No elo, jak tam gotujecie kapustę? Ja to robię tak, że kapusta kiszona leci na patelnię, a nie do garnka! Na małym ogniu, jasne, ale dwie godziny? Przesada! Godzina w zupełności wystarczy, chyba że chcesz, żeby kapusta była jak papka z butów.

A te suszone grzyby? Moja babcia, świętej pamięci, mówiła, że namoczone grzyby to podstawa! Ale wodę po nich? Nie wylewaj! To jest złoto, kurcze! Dodaj do bigosu, będzie smakował jak u króla!

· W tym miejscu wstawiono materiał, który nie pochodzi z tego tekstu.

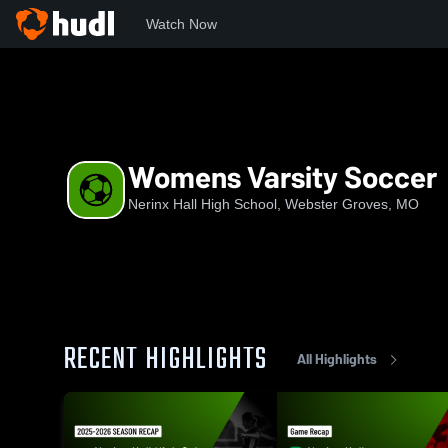
Watch Now
Home
NHHS
Womens Varsity Soccer
Womens Varsity Soccer
Nerinx Hall High School, Webster Groves, MO
RECENT HIGHLIGHTS
All Highlights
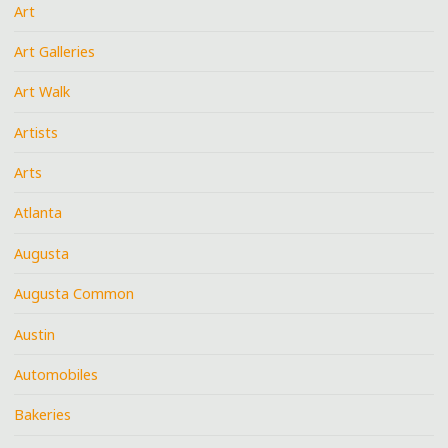
Art
Art Galleries
Art Walk
Artists
Arts
Atlanta
Augusta
Augusta Common
Austin
Automobiles
Bakeries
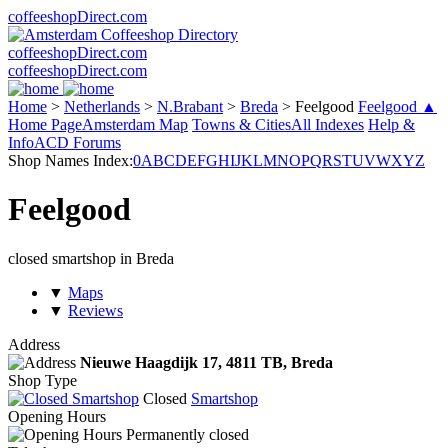
coffeeshopDirect.com
coffeeshopDirect.com
coffeeshopDirect.com
Home
>
Netherlands
>
N.Brabant
>
Breda
>
Feelgood
Feelgood ▲
Home Page
Amsterdam Map
Towns & Cities
All Indexes
Help &
Info
ACD Forums
Shop Names Index:
0
A
B
C
D
E
F
G
H
I
J
K
L
M
N
O
P
Q
R
S
T
U
V
W
X
Y
Z
Feelgood
closed smartshop in Breda
▼
Maps
▼
Reviews
Address
Nieuwe Haagdijk 17,
4811 TB
, Breda
Shop Type
Closed
Smartshop
Opening Hours
Permanently closed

A śliwki? Suszone, pokrojone na kawałeczki, koniecznie! Bez tego bigos to jakieś nieporozumienie, jak disco polo na weselu. A co do przypraw… liście laurowe, ziele angielskie, pieprz… standard. Ale ja tam jeszcze dodaję odrobinę majeranku, bo mój stary mówił, że to “czary mary” w bigosie.

Lista co i jak:

  • Kapusta kiszona: Godzina gotowania w zupełności wystarczy, nie gotuj jej jak kartofla!
  • Grzyby suszone: Namoczyć, wodę zachować!
  • Śliwki suszone: Pokroić, dodać do kapusty.
  • Przyprawy: Liść laurowy, ziele angielskie, pieprz i odrobina majeranku – będzie ekstra!

Dodatkowe info, bo wiadomo:

  • Jak kapusta za sucha, dolej trochę wody, ale nie za dużo, żeby bigos nie był jak zupa.
  • Możesz dodać też inne warzywa, jak marchewka czy cebula, ale to już zależy od Twojego gustu.
  • Ja dodaję jeszcze trochę kiełbasy, ale to już moja fanaberia.
  • Bigos gotuję w żeliwnym garnku, bo to najlepszy garnek na świecie!
  • Pamiętaj, że im dłużej bigos stoi, tym lepszy! A najlepiej smakuje po trzech dniach! A moja Zosia to mówi, że nawet po tygodniu, ale ja nie jestem taki wytrzymały na czekanie.

Pamiętaj – to tylko moje rady, eksperymentuj! Bo bigos to nie nauka ścisła, tylko sztuka!